Each record should be written out exactly as it stands.
══ Available data
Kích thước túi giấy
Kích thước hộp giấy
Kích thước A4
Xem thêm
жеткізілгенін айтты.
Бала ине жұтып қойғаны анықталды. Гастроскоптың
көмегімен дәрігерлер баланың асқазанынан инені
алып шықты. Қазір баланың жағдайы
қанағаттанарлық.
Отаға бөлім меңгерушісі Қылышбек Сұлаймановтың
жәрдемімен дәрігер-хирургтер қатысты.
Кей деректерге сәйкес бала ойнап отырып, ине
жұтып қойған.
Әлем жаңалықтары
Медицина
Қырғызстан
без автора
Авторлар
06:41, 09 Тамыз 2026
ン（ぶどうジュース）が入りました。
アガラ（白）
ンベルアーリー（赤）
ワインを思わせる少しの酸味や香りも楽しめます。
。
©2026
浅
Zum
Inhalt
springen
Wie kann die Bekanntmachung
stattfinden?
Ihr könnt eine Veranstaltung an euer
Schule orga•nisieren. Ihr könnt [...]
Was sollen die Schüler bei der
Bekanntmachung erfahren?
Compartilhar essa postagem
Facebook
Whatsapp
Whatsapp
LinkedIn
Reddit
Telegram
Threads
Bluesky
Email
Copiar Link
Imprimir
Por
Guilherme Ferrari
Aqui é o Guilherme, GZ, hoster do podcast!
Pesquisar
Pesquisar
════
> _Response box_
Kích thước túi giấy
Kích thước hộp giấy
Kích thước A4
Xem thêm
жеткізілгенін айтты.
Бала ине жұтып қойғаны анықталды. Гастроскоптың
көмегімен дәрігерлер баланың асқазанынан инені
алып шықты. Қазір баланың жағдайы
қанағаттанарлық.
Отаға бөлім меңгерушісі Қылышбек Сұлаймановтың
жәрдемімен дәрігер-хирургтер қатысты.
Кей деректерге сәйкес бала ойнап отырып, ине
жұтып қойған.
Әлем жаңалықтары
Медицина
Қырғызстан
без автора
Авторлар
06:41, 09 Тамыз 2026
ン（ぶどうジュース）が入りました。
アガラ（白）
ンベルアーリー（赤）
ワインを思わせる少しの酸味や香りも楽しめます。
。
©2026
浅
Zum
Inhalt
springen
Wie kann die Bekanntmachung
stattfinden?
Ihr könnt eine Veranstaltung an euer
Schule orga•nisieren. Ihr könnt [...]
Was sollen die Schüler bei der
Bekanntmachung erfahren?
Compartilhar essa postagem
Facebook
Whatsapp
Whatsapp
LinkedIn
Reddit
Telegram
Threads
Bluesky
Email
Copiar Link
Imprimir
Por
Guilherme Ferrari
Aqui é o Guilherme, GZ, hoster do podcast!
Pesquisar
Pesquisar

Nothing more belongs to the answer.